Se encogió ligeramente de hombros Juan, y
-Allá veremos qué es lo que pasa -murmuró, y cinco minutos después saltaba, ágil como un gamo y sigiloso como una sombra, por encima de la albarrada que defendía el corral de la pobre vivienda de su hermana Dolores la Veterana.
-¿Y cómo ha sío eso? -preguntó Rosalía, con la cara radiante de gozo, a Antoñico el Cartameño.
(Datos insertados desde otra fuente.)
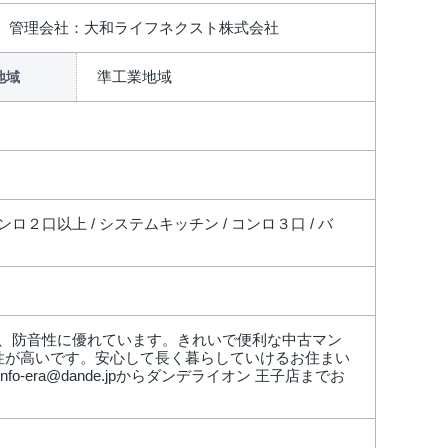
、 管理会社：大和ライフネクスト株式会社
準工業地域
地域
コンロ２口以上 / システムキッチン / コンロ３口 / バ
、防音性に優れています。きれいで便利な中古マン
性が高いです。安心して長く暮らしていけるお住まい
ra@dande.jpからダンデライオン 王子店までお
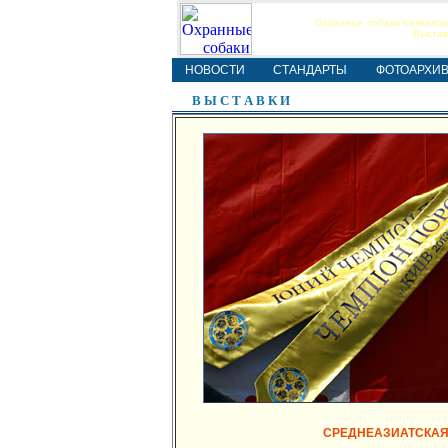
Охранные собаки Кавказска
Выстав
НОВОСТИ
СТАНДАРТЫ
ФОТОАРХИ
В Ы С Т А В К И
СРЕДНЕАЗИАТСКАЯ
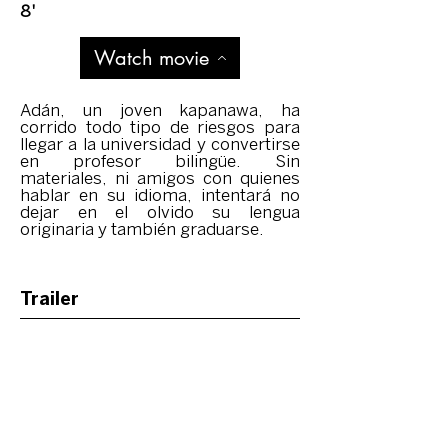
8'
Watch movie
Adán, un joven kapanawa, ha
corrido todo tipo de riesgos para
llegar a la universidad y convertirse
en profesor bilingüe. Sin
materiales, ni amigos con quienes
hablar en su idioma, intentará no
dejar en el olvido su lengua
originaria y también graduarse.
Trailer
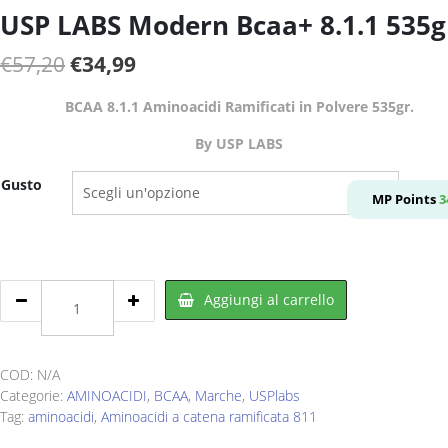
USP LABS Modern Bcaa+ 8.1.1 535g
Il
Il
€
57,20
€
34,99
prezzo
prezzo
BCAA 8.1.1 Aminoacidi Ramificati in Polvere 535gr.
originale
attuale
By USP LABS
era:
è:
€57,20.
€34,99.
Gusto
MP Points
3
USP
Aggiungi al carrello
LABS
Modern
Bcaa+
8.1.1
COD:
N/A
535gr.
Categorie:
AMINOACIDI
,
BCAA
,
Marche
,
USPlabs
quantity
Tag:
aminoacidi
,
Aminoacidi a catena ramificata 811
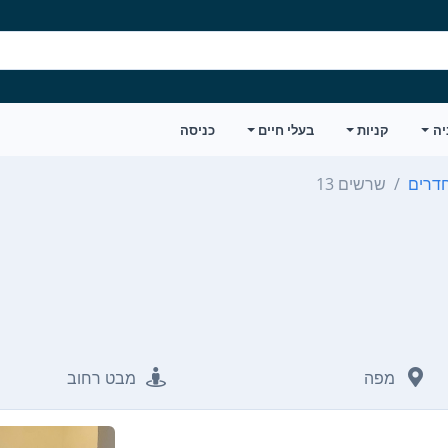
יה
קניות
בעלי חיים
כניסה
שרשים 13
מפה
מבט רחוב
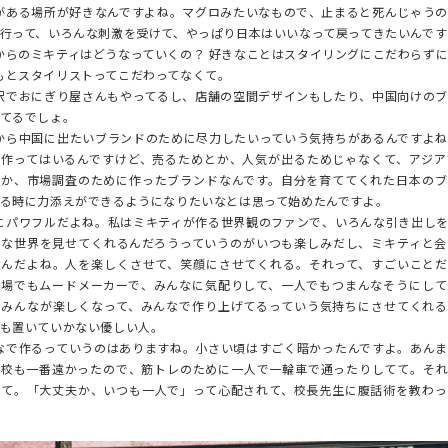
ある場所が好きなんですよね。マグロみたいなもので、止まると死んじゃうの
行って、いろんな刺激を受けて、やっぱり日本はいいなって戻ってきたいんです
らのミキティはどうなっていくの？ 好きなことはスタイリングにこだわらず
とスタイリストってこだわってなくて。
でおにぎり屋さんもやってるし、店舗の空間デザインもしたり、中国向けのブ
てるでしょ。
ら中国に出たいブランドのために尽力したいっていう気持ちがあるんですよね
を作ってはいるんですけど、売るためとか、人気が出るためじゃなくて、アジア
のか、市場調査のために作ったブランドなんです。自分を育ててくれた日本のブ
る時に力添えができるようになりたいなとは思って始めたんですよ。
パワフルだよね。私はミキティが作る世界観のファンで、いろんな引き出しを
んな世界を見せてくれるんだろうっていうのがいつも楽しみだし、ミキティと会
るんだよね。人を楽しくさせて、笑顔にさせてくれる。それって、すごいことだ
現場でもムードメーカーで、みんなに気配りして、一人でもつまんなそうにして
。みんなが楽しくなって、みんなで作り上げてるっていう気持ちにさせてくれる
も置いていかない優しい人。
で作るっていうのはありますね。小さい頃はすごく暗かったんですよ。あんま
学校も一番遠かったので、筋トレのために一人で一輪車で通ったりしてて。それ
れて。「大丈夫か、いつも一人で」って心配されて、校長先生に腹話術を教わっ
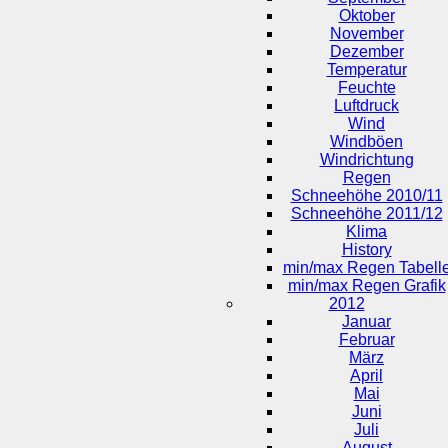
Oktober
November
Dezember
Temperatur
Feuchte
Luftdruck
Wind
Windböen
Windrichtung
Regen
Schneehöhe 2010/11
Schneehöhe 2011/12
Klima
History
min/max Regen Tabell
min/max Regen Grafik
2012
Januar
Februar
März
April
Mai
Juni
Juli
August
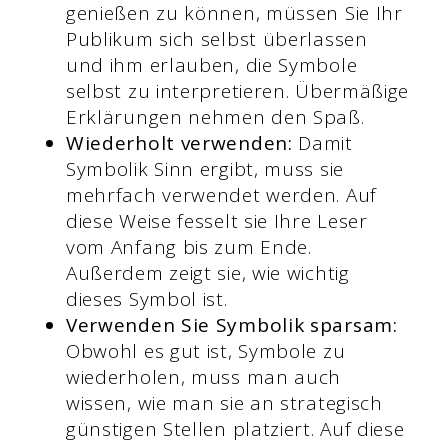
genießen zu können, müssen Sie Ihr
Publikum sich selbst überlassen
und ihm erlauben, die Symbole
selbst zu interpretieren. Übermäßige
Erklärungen nehmen den Spaß.
Wiederholt verwenden:
Damit
Symbolik Sinn ergibt, muss sie
mehrfach verwendet werden. Auf
diese Weise fesselt sie Ihre Leser
vom Anfang bis zum Ende.
Außerdem zeigt sie, wie wichtig
dieses Symbol ist.
Verwenden Sie Symbolik sparsam:
Obwohl es gut ist, Symbole zu
wiederholen, muss man auch
wissen, wie man sie an strategisch
günstigen Stellen platziert. Auf diese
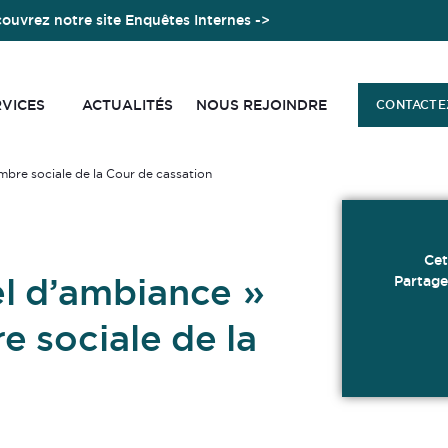
ouvrez notre site Enquêtes Internes ->
RVICES
ACTUALITÉS
NOUS REJOINDRE
CONTACTE
mbre sociale de la Cour de cassation
Cet
l d’ambiance »
Partage
e sociale de la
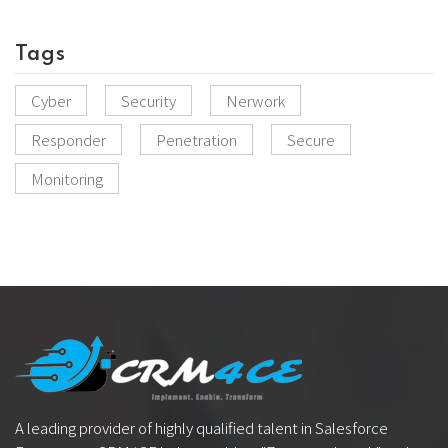
Tags
Cyber
Security
Nerwork
Responder
Penetration
Secure
Monitoring
A leading provider of highly qualified talent in Salesforce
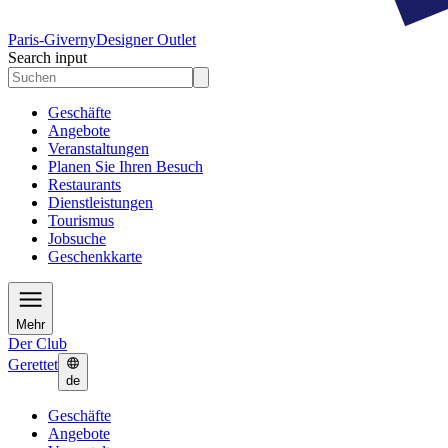
Paris-Giverny
Designer Outlet
Search input
Geschäfte
Angebote
Veranstaltungen
Planen Sie Ihren Besuch
Restaurants
Dienstleistungen
Tourismus
Jobsuche
Geschenkkarte
Mehr
Der Club
Gerettet
de
Geschäfte
Angebote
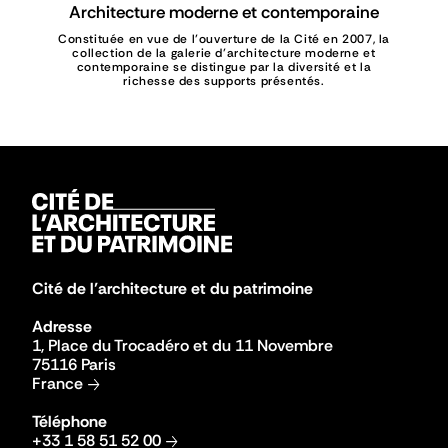
Architecture moderne et contemporaine
Constituée en vue de l’ouverture de la Cité en 2007, la
collection de la galerie d’architecture moderne et
contemporaine se distingue par la diversité et la
richesse des supports présentés.
Cité de l’architecture et du patrimoine
Adresse
1, Place du Trocadéro et du 11 Novembre
75116 Paris
France
Téléphone
+33 1 58 51 52 00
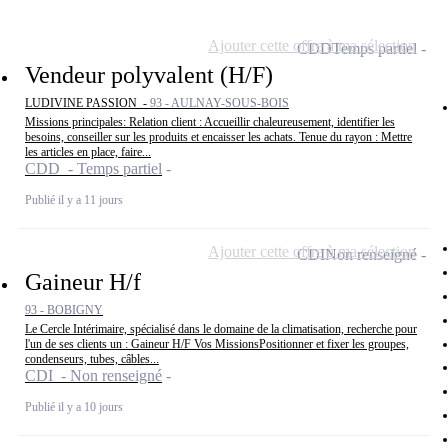
Ajouter cette offre à ma sélection
CDD
Temps partiel
Vendeur polyvalent (H/F)
LUDIVINE PASSION -
93 - AULNAY-SOUS-BOIS
Missions principales: Relation client : Accueillir chaleureusement, identifier les
besoins, conseiller sur les produits et encaisser les achats. Tenue du rayon : Mettre
les articles en place, faire...
CDD - Temps partiel
Publié il y a 11 jours
Ajouter cette offre à ma sélection
CDI
Non renseigné
Gaineur H/f
93 - BOBIGNY
Le Cercle Intérimaire, spécialisé dans le domaine de la climatisation, recherche pour
l'un de ses clients un : Gaineur H/F Vos MissionsPositionner et fixer les groupes,
condenseurs, tubes, câbles...
CDI - Non renseigné
Publié il y a 10 jours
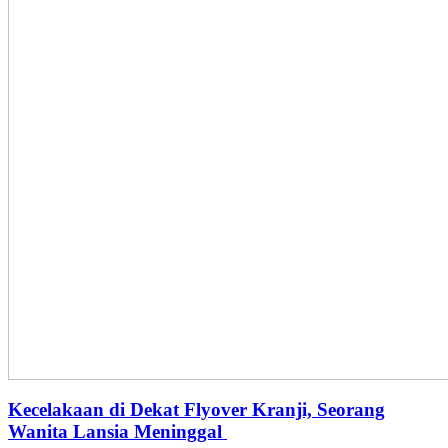
Kecelakaan di Dekat Flyover Kranji, Seorang
Wanita Lansia Meninggal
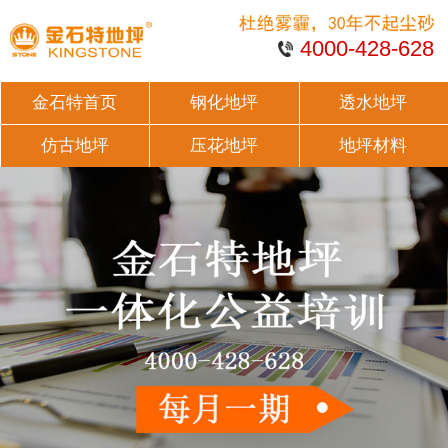
4000-428-628
金石特首页
钢化地坪
透水地坪
仿古地坪
压花地坪
地坪材料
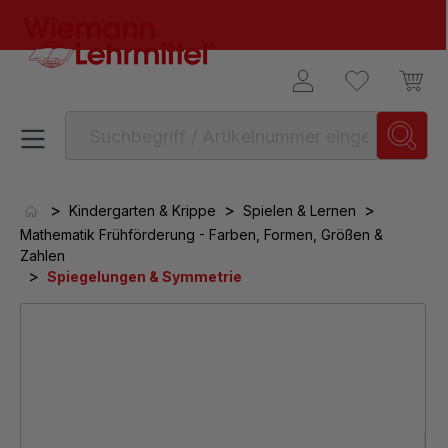
alt springen
>
>
>
Kindergarten & Krippe
Spielen & Lernen
Mathematik Frühförderung - Farben, Formen, Größen &
Zahlen
>
Spiegelungen & Symmetrie
Bildergalerie überspringen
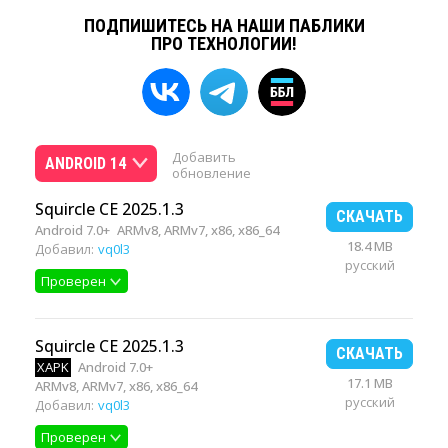
ПОДПИШИТЕСЬ НА НАШИ ПАБЛИКИ
ПРО ТЕХНОЛОГИИ!
Добавить
ANDROID 14
обновление
Squircle CE 2025.1.3
СКАЧАТЬ
Android 7.0+
ARMv8, ARMv7, x86, x86_64
18.4 MB
Добавил:
vq0l3
русский
Проверен
Squircle CE 2025.1.3
СКАЧАТЬ
XAPK
Android 7.0+
17.1 MB
ARMv8, ARMv7, x86, x86_64
русский
Добавил:
vq0l3
Проверен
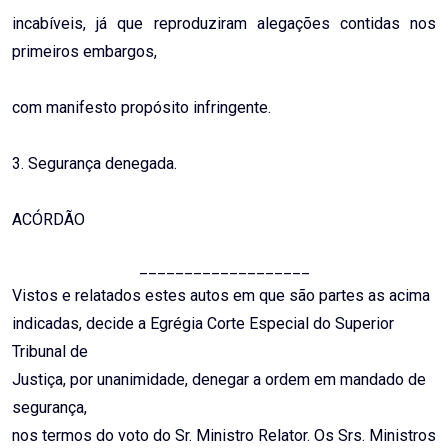
incabíveis, já que reproduziram alegações contidas nos
primeiros embargos,
com manifesto propósito infringente.
3. Segurança denegada.
ACÓRDÃO
___________________
Vistos e relatados estes autos em que são partes as acima
indicadas, decide a Egrégia Corte Especial do Superior
Tribunal de
Justiça, por unanimidade, denegar a ordem em mandado de
segurança,
nos termos do voto do Sr. Ministro Relator. Os Srs. Ministros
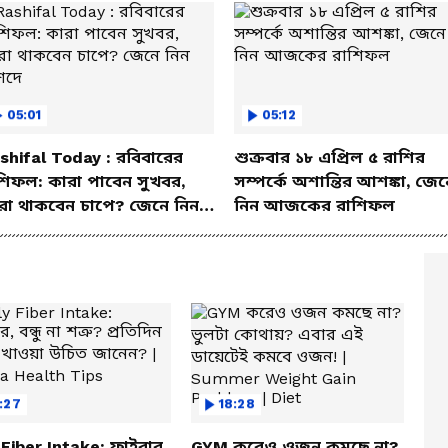
05:01
05:12
shifal Today : রবিবারের
শুক্রবার ১৮ এপ্রিল ৫ রাশির
শিফল: কারা পাবেন সুখবর,
সম্পর্কে অশান্তির আশঙ্কা, জেন
রা থাকবেন চাপে? জেনে নিন
নিন আজকের রাশিফল
শদে
:27
18:28
 Fiber Intake: ফাইবার,
GYM করেও ওজন কমছে না?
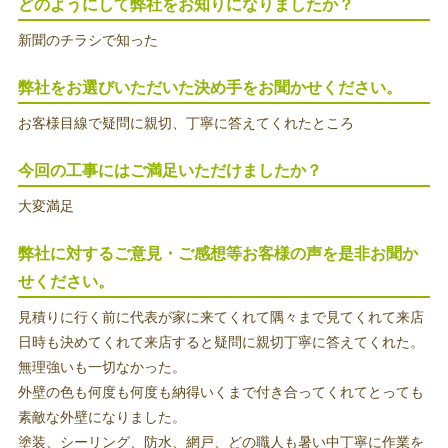
どのようにして弊社をお知りになりましたか？
新聞のチラシで知った
弊社をお選びいただいた決め手をお聞かせください。
お客様目線で疑問に親切、丁寧に答えてくれたところ
今回の工事にはご満足いただけましたか？
大変満足
弊社に対するご意見・ご感想等お客様の声を是非お聞か
せください。
見積りに行く前に代表が家に来てくれて隅々まで見てくれて来店
日時も決めてくれて来店すると疑問に親切丁寧に答えてくれた。
無理強いも一切なかった。
外壁の色も何度も何度も納得いくまで付き合ってくれてとっても
素敵な外壁になりました。
塗装、シーリング、防水、網戸、どの職人も暑い中丁寧に作業を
-Pos, hija, que Juanico sabe más que un letrao y que el Alfonso es un hombre cabal y con un corazón más grande que dos canchales.
-Pero cuéntame cómo pasó la cosa, que estoy que me muero de alegría.
-Mía, te lo contaré toíto: Juan, al salir de la casa, se fue erecho como un tiro pa el chozón del Mejorana en busca de su jaco; pero como antes de llegar le dieron en la nariz malos olores, pos el mozo, como sin su Tordillo no podía llegar a la sierra antes de que clareara, y como pa dir a la sierra tiée que atravesar cuasi toa la campiña, y a la luz del sol en la campiña estaba vendío, pos en lugar de acubrilarse aquí o allí, aonde fijamente arguien le hubiera visto al amanecer, pos el mozo se gorvió al pueblo y se metió, saltando el muro, en la posá, en la mismita posá de Alfonsico el Retamales.
-¿En la posá de Alfonso? -exclamó, mirando asombrada a su interlocutor, Rosalía.
-Como te lo digo: en la posá de Alfonso -repitió sonriendo el Cartameño.
-Pero ¿mi Juan está loco de remate?
-¡Qué ha de estar loco tu Juan! Tu Juan sabe jasta latín, y la prueba la tiées en lo que pasó: en que, al verlo elante de él, el Alfonso lo primero que jízo fue tirarse a la cara la vizcaína; pero tu Juan soltó la escopeta, tiró el cuchillo y le dijo al Retamales:
-Aquí estoy; me tiéen tomás toas las salías del pueblo y no pueo arrecoger mi jaco, que lo tengo en el chozón del Mejorana; y al verme sin salía, pos me dije yo: «Lo mejor que jago es dirme a ca de Alfonso, porque el Alfonso será mu capaz de matarme cara a cara, pero no es capaz de vender a un hombre perseguío que, buscando amparo, se le meta en sus cubriles.»
-¿Y Alfonso qué dijo a eso?
-Pos Alfonso, según me han contao, se mordía los puños de rabia que le dio; pero como el hombre es un hombre, pos lo que pasó fue que tan y mientras los civiles se han pasao la noche dando tiritones en el Chaparral, nuestro Juan se la ha pasao durmiendo como un lirón en la posá del Alfonso, y esta mañana, al amanecer, tan y mientras las parejas venían al pueblo, Juan se despidió del posaero, que le ha prometío no parar jasta hacerlo más peazos que piñas tiene un pinar, y se fue al chozón y trincó su Tordillo; y na, que a estas horas dará gusto verle correr por esos montes e Dios con su escopeta en la mano.